A very common use case is an employee who had PAYE tax deducted throughout the year and also earned freelance or rental income. PAYE may have covered only the salary portion correctly. Once you add the extra income, part of it may be taxed at 20%, 40%, or Scottish intermediate or higher rates, and there may also be National Insurance or student loan implications. That is why a 21-22 tax return calculator can be so useful before the filing deadline or before setting aside money for the bill.
How pension contributions can improve your 2021/22 result
Pension tax relief is one of the most powerful legitimate planning tools available to UK taxpayers. In simple terms, qualifying gross personal pension contributions can extend the basic rate band. That means more of your income may be taxed at 20% instead of 40% in the rest of the UK, or at lower Scottish rates instead of higher Scottish bands. For individuals close to or above £100,000 of adjusted net income, pension contributions can also help preserve the Personal Allowance by reducing adjusted net income and mitigating the taper.
For example, if your adjusted net income was £110,000, your Personal Allowance could be reduced by £5,000. A qualifying £10,000 gross pension contribution may pull adjusted net income back to £100,000, potentially restoring the full allowance. The effective tax saving in that range can be substantial. A good calculator should therefore factor pension inputs into both the allowance and the basic rate band.
Common mistakes people make
- Using a calculator for the wrong tax year.
- Entering net salary rather than taxable annual pay.
- Forgetting side income, rental profit, or partnership profit.
- Ignoring tax already paid through PAYE.
- Leaving out Gift Aid or pension contributions.
- Choosing the wrong student loan plan.
- Assuming Scottish and English income tax rates are the same.
Another frequent issue is confusing revenue and profit. Self-employed taxpayers should enter taxable profit after allowable business expenses, not total sales. If you input turnover instead of profit, the calculator will overstate the tax due. Similarly, employees should normally use their taxable pay figure, not take-home pay.
When to rely on official sources
Calculators are helpful, but official guidance should be your primary reference when filing a real return.

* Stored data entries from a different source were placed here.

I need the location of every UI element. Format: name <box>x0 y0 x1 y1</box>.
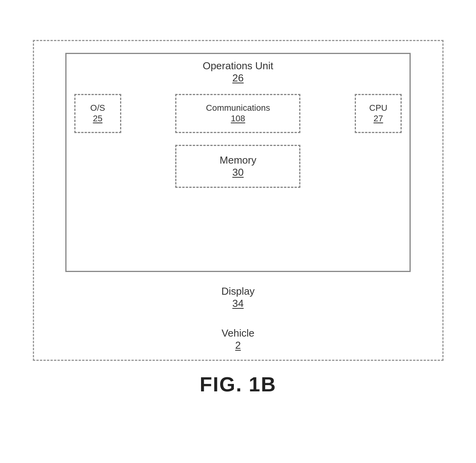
memory-title: Memory <box>220 154 257 166</box>
operations-unit-box: Operations Unit 26 O/S 25 Communications… <box>65 53 411 272</box>
vehicle-title: Vehicle <box>222 327 255 339</box>
vehicle-box-label: Vehicle 2 <box>222 327 255 351</box>
os-number: 25 <box>93 113 102 124</box>
display-section: Display 34 <box>221 285 255 317</box>
operations-unit-number: 26 <box>232 72 244 84</box>
memory-number: 30 <box>232 166 244 178</box>
cpu-label: CPU 27 <box>369 103 387 124</box>
vehicle-label: Vehicle 2 <box>222 327 255 351</box>
communications-title: Communications <box>206 103 270 113</box>
operations-unit-label: Operations Unit 26 <box>203 60 273 84</box>
memory-box: Memory 30 <box>175 145 300 188</box>
cpu-number: 27 <box>374 113 383 124</box>
communications-label: Communications 108 <box>206 103 270 124</box>
display-number: 34 <box>232 297 244 310</box>
diagram-container: Operations Unit 26 O/S 25 Communications… <box>33 40 444 423</box>
os-label: O/S 25 <box>90 103 105 124</box>
memory-label: Memory 30 <box>220 154 257 178</box>
operations-unit-title: Operations Unit <box>203 60 273 72</box>
memory-row: Memory 30 <box>74 145 402 188</box>
display-title: Display <box>221 285 255 297</box>
cpu-box: CPU 27 <box>355 94 402 133</box>
vehicle-number: 2 <box>235 339 241 351</box>
os-title: O/S <box>90 103 105 113</box>
os-box: O/S 25 <box>74 94 121 133</box>
figure-label: FIG. 1B <box>199 373 276 396</box>
vehicle-box: Operations Unit 26 O/S 25 Communications… <box>33 40 444 361</box>
components-row: O/S 25 Communications 108 CPU 27 <box>74 94 402 133</box>
communications-number: 108 <box>231 113 245 124</box>
cpu-title: CPU <box>369 103 387 113</box>
communications-box: Communications 108 <box>175 94 300 133</box>
display-label: Display 34 <box>221 285 255 310</box>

HMRC publishes current and historic rates, Self Assessment guidance, and instructions on who must file. For reliable background and official figures, review:
- GOV.UK: Self Assessment tax returns
- GOV.UK: Income Tax rates and Personal Allowances
- GOV.UK: National Insurance rates and categories
If your affairs are more complex, such as involving foreign income, dividends, capital gains, share schemes, trusts, or large pension contributions, you may also want to consult a chartered tax adviser or accountant. The cost of advice is often lower than the cost of a filing error, missed relief, or unexpected HMRC enquiry.
Bottom line
A 21-22 tax return calculator is most valuable when used as a decision-support tool. It helps you understand the likely interaction between income tax, National Insurance, student loan deductions, and tax already paid, while also showing how pension contributions and Gift Aid can change the result. For employees with side income and self-employed individuals, this kind of estimate can make tax planning more proactive and less stressful. Use it to prepare, compare scenarios, and spot whether a refund or balancing payment is likely before you submit your return.
Disclaimer: This calculator is an estimate for the UK 2021/22 tax year and is not personal tax advice. It excludes several specialist rules and reliefs. Always verify your position using official HMRC guidance or a qualified adviser.